Hoponopono

Quería compartir esta foto, por mi monólogo de sanar el corazón humano, de conectar con la espiritualidad, con la paz, y la libertad que se siente cuando uno empieza a dejar a un lado los condicionamientos sociales, y conecta con la verdadera esencia del ser humano.

hooponopono

Detrás de la falta de esperanza, se encuentra, la ira, y detrás de la ira se encuentra escondida, la tristeza.
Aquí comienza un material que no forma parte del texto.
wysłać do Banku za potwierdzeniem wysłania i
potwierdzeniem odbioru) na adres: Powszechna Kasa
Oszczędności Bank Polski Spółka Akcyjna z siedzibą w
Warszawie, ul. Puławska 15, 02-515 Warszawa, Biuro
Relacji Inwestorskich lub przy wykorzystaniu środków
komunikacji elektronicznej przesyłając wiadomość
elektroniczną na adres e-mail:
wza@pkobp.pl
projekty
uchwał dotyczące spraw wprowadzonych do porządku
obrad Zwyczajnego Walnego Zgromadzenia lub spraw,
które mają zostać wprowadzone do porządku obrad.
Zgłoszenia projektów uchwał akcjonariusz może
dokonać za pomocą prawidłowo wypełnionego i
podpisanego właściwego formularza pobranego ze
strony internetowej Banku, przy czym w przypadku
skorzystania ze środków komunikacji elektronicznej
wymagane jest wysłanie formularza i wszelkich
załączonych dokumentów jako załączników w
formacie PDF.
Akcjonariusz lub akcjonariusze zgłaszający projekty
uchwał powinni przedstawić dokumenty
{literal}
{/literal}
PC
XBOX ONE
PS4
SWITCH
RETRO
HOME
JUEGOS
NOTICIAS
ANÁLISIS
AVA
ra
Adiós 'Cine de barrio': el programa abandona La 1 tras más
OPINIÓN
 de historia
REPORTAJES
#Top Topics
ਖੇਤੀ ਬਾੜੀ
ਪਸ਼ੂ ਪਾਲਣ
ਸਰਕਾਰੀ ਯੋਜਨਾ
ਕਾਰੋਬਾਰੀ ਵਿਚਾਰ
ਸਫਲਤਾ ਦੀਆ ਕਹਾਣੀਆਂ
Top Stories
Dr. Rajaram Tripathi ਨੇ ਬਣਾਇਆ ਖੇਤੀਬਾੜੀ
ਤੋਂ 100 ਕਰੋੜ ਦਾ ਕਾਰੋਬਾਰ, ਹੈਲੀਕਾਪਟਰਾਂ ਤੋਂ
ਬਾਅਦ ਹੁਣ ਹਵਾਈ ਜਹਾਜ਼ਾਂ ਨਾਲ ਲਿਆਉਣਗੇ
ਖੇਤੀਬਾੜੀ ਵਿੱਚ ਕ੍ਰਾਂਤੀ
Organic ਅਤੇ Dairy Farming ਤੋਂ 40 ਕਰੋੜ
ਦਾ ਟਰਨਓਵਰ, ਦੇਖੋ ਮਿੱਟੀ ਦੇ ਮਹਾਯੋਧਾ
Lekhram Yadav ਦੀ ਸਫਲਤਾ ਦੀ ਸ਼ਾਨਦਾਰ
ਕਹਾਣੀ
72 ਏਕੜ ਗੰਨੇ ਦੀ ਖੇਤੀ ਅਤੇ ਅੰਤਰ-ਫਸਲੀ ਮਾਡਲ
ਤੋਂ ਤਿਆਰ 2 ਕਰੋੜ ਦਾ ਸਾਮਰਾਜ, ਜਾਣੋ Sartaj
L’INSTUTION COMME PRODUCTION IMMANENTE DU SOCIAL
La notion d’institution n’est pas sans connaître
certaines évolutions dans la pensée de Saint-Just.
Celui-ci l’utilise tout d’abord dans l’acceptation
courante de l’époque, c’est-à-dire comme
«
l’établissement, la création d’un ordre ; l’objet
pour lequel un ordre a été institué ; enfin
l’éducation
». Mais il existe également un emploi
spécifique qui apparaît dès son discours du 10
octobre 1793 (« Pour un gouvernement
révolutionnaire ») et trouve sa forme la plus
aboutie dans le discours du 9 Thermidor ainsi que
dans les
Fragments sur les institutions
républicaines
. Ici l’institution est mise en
Detrás de la tristeza, la injusticia, el dolor, la traición.

Las mujeres víctimas de violencia patriarcal, activan el arquetipo del warrior – guerrero, porque no quieren ser humilladas, engañadas, torturadas de nuevo.

En los grupos de Facebook, muchas veces, salta esa ira contenida durante mucho tiempo, que se descorcha y sale con una fuerza imponente, provocando conflictos entre nosotras.

OSHO, lo llama Abrir la puerta del infierno.

En el Eneagrama, uno baja irremediable por la escalera hacia la enfermedad.

Jesús lo llamaba… poner la otra mejilla.

Y, esta frase repetida con distintas palabras por los maestros espirituales, no se refiere a la estrategia de no violencia de Martin Luther King y Gandhi, de aguantar estoicamente el chaparrón.

Se refiere, a un movimiento interior, no exterior.

Se refiere a no responder con oscuridad a la oscuridad, porque la oscuridad gana. Tampoco es responder con luz, porque la oscuridad tiene un poder inmenso en este plano, y te encontrarías con la misma suerte de Gandhi o Martin Luther King o Jesús…

Simplemente es conectar con ese lugar interior de paz, donde nadie puede llegar.

Entender que somos seres en evolución, y que la bondad es el signo de la salud mental….

Comparto esta foto de la oración de HOPONOPONO:

Te quiero.

Lo siento.

Por favor, perdóname.

Gracias.

Decir estas palabras a alguien agarrado a la oscuridad como un hombre violento, narcisista perverso, es una pérdida de tiempo. Es importante ver que existe la oscuridad, y que nos hemos de proteger de ella. La oscuridad surge por gigantesco vacío interior resultado del hambre de amor del ser humano, que hace cada vez más frágil nuestra conexión con el alma. En el extremo, se produce una desconexión total, siendo imposible recibir amor, e incluso responder con más oscuridad ante las muestras de cariño, y compasión.

Decirlas en nuestro interior nos libera de la ira, y nos conecta con la libertad de ser dueños de nuestro propio destino.

Repetir la oración, en nuestro interior, muchas veces al día, eleva nuestra vibración y nuestra conexión con la Fuente.

Bañar nuestras relaciones de luz, con estas palabras, produce una gran sensación de bienestar.

Esta semana escribí una entrada en mi Blog sobre la necesidad de construir puentes entre las feministas constructivistas y las espirituales, porque ambas defendemos lo mismo desde puntos de partida diferentes.

Por eso, ambas tenemos razón.

Por eso, somos piezas del puzle.

Unas somos más yin, otras más yang, y nos necesitamos unas a las otras, nos compensamos nuestros talentos y nos completamos.